At least as far as Scotland is concerned – and large swathes of the country south of the border – any further restrictions on mortgage lending are unnecessary and potentially damaging.
Take a look at the chart below. As you can see, house price growth in Scotland since the start of the recovery in the market in early 2012 has been much more muted than elsewhere in the UK.
Since April 2012, house price inflation (i.e. the change in prices compared to the same time a year ago) for the UK as a whole has been in positive territory. In contrast, the Office for National Statistics (ONS) reported that prices in Scotland were lower than the same time last year over almost half of that period.
It’s true, of course, that prices in Scotland have recovered somewhat in the last seven months, but they remain well below their peak in most areas. And it’s true that house price inflation across the UK at 10% seems high. But strip out London and you get a very different picture.
But what if we are seeing just the start of a house price boom? Would it not make sense to ‘nip it in the bud’ before it gets out of hand?
The truth is that has already happened – for two reasons.
Firstly, new and tougher rules on mortgage lending came in to force on the 26th April this year and it looks like they are already having an effect. Mortgage approvals have fallen for the last three months in a row (see graph below) and are nowhere near their long term average of around 90,000 a month (you can find more on average approval levels here). The BBA (British Bankers Association) whose members account for around two thirds of mortgage lending reported only yesterday that mortgage approvals had fallen in May for the fourth month in a row with their Chief Economist, Richard Woolhouse, saying that: ‘Our figures indicate that the heat appears to be coming out of the housing market’.

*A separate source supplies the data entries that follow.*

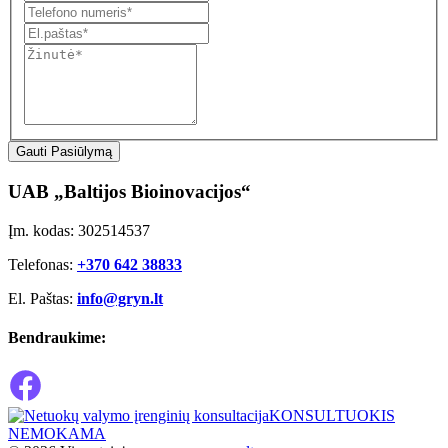
Gauti Pasiūlymą
UAB „Baltijos Bioinovacijos“
Įm. kodas: 302514537
Telefonas:
+370 642 38833
El. Paštas:
info@gryn.lt
Bendraukime:
KONSULTUOKIS
NEMOKAMA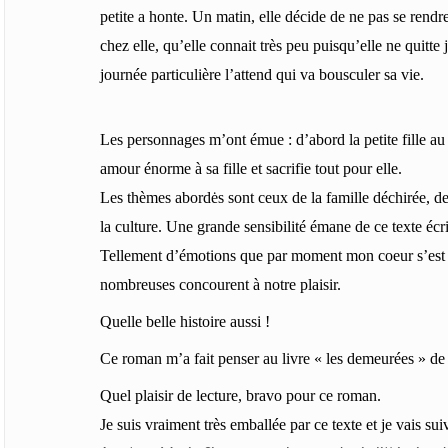
petite a honte. Un matin, elle décide de ne pas se rendre
chez elle, qu’elle connait très peu puisqu’elle ne quitte
journée particulière l’attend qui va bousculer sa vie.
Les personnages m’ont émue : d’abord la petite fille au
amour énorme à sa fille et sacrifie tout pour elle.
Les thèmes abordės sont ceux de la famille déchirée, de 
la culture. Une grande sensibilité émane de ce texte écr
Tellement d’émotions que par moment mon coeur s’est ser
nombreuses concourent à notre plaisir.
Quelle belle histoire aussi !
Ce roman m’a fait penser au livre « les demeurées » de
Quel plaisir de lecture, bravo pour ce roman.
Je suis vraiment très emballée par ce texte et je vais su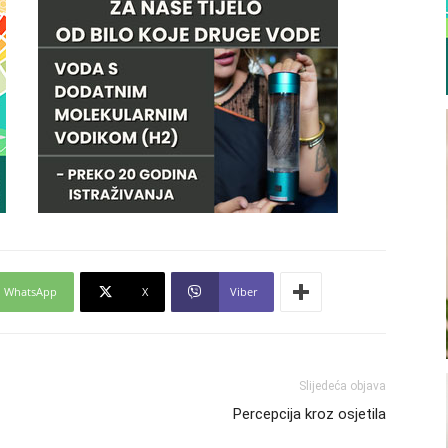
WhatsApp
X
Viber
Slijedeća objava
Percepcija kroz osjetila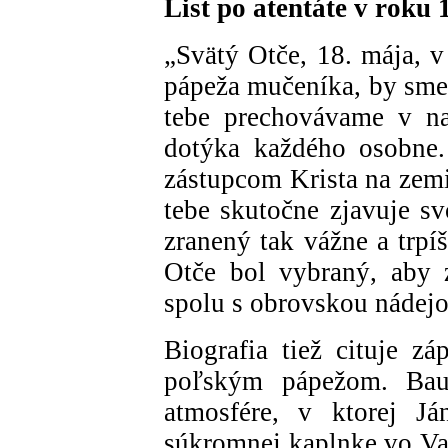
List po atentáte v roku 
„Svätý Otče, 18. mája, v
pápeža mučeníka, by sme t
tebe prechovávame v naš
dotýka každého osobne.
zástupcom Krista na zemi
tebe skutočne zjavuje sv
zranený tak vážne a trpíš
Otče bol vybraný, aby z
spolu s obrovskou nádejo
Biografia tiež cituje zá
poľským pápežom. Bau
atmosfére, v ktorej Já
súkromnej kaplnke vo Vat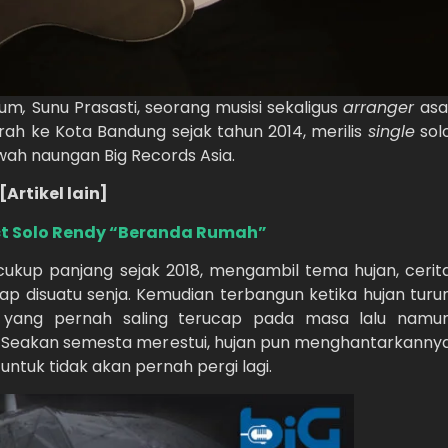
kum
,
Sunu Prasasti, seorang musisi sekaligus
arranger
asa
ah ke Kota Bandung sejak tahun 2014, merilis
single
sol
wah naungan Big Records Asia.
[Artikel lain]
ect Solo Rendy “Beranda Rumah”
up panjang sejak 2018, mengambil tema hujan, cerit
elap disuatu senja. Kemudian terbangun ketika hujan turu
ji yang pernah saling terucap pada masa lalu namu
! Seakan semesta merestui, hujan pun menghantarkanny
i untuk tidak akan pernah pergi lagi.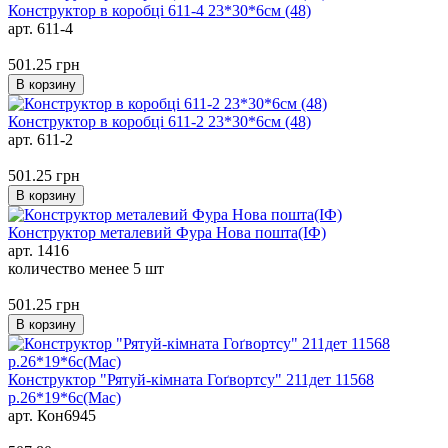
Конструктор в коробці 611-4 23*30*6см (48)
арт. 611-4
501.25
грн
В корзину
Конструктор в коробці 611-2 23*30*6см (48)
арт. 611-2
501.25
грн
В корзину
Конструктор металевий Фура Нова пошта(ІФ)
арт. 1416
количество менее 5 шт
501.25
грн
В корзину
Конструктор "Рятуй-кімната Гоґвортсу" 211дет 11568
р.26*19*6с(Мас)
арт. Кон6945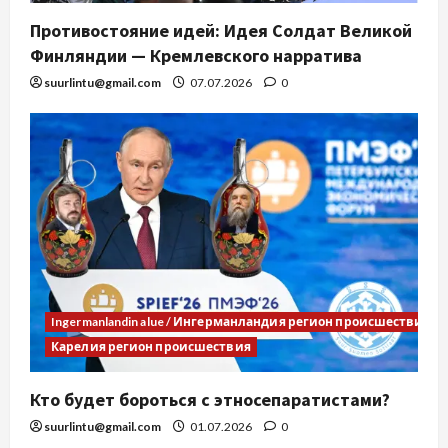
Противостояние идей: Идея Солдат Великой
Финляндии — Кремлевского нарратива
suurlintu@gmail.com
07.07.2026
0
Ingermanlandin alue / Ингерманландия регион происшествия
Карелия регион происшествия
Кто будет бороться с этносепаратистами?
suurlintu@gmail.com
01.07.2026
0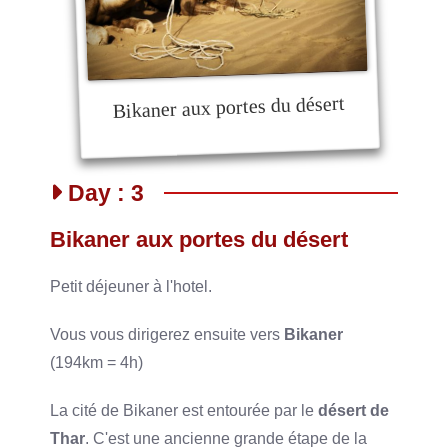
Bikaner aux portes du désert
Day : 3
Bikaner aux portes du désert
Petit déjeuner à l'hotel.
Vous vous dirigerez ensuite vers
Bikaner
(194km = 4h)
La cité de Bikaner est entourée par le
désert de
Thar
. C'est une ancienne grande étape de la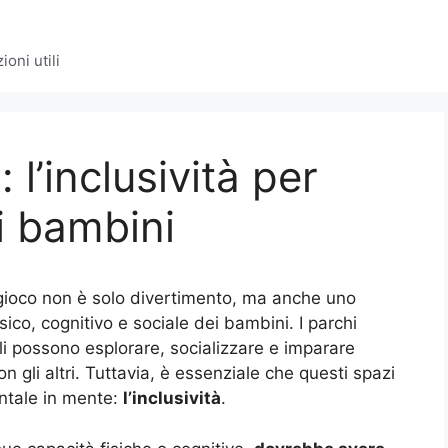
oni utili
 l’inclusività per
 i bambini
gioco non è solo divertimento, ma anche uno
ico, cognitivo e sociale dei bambini. I parchi
oli possono esplorare, socializzare e imparare
n gli altri. Tuttavia, è essenziale che questi spazi
entale in mente:
l’inclusività
.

Secondly, there is growing awareness that interest rates are set to rise at some point relatively soon – possibly this November. While any increase is likely to be small, it will certainly remind borrowers that their mortgage costs could rise in the future and, in my experience, buyers have been very sensitive to the possibility that rates could rise in the future.
On that basis, the FPC should stay its hand tomorrow. It could, of course, outline changes that it might make in the future if necessary, but there is no immediate case for making more changes now.
And there is a very good argument for not making it even harder to get a mortgage. Effectively increasing the size of the deposit that a borrower needs to qualify for a mortgage (which is the likely outcome of any new rules) would mean that only borrowers backed by the bank of mum and dad could buy a house. There are plenty of hard working, responsible and solvent would-be buyers who can’t dip in to family funds to build a deposit. They should not be excluded from home ownership because the Bank is trying to quell house price rises in London driven – at least in part – by cash buyers who are not affected by mortgage rules in any event.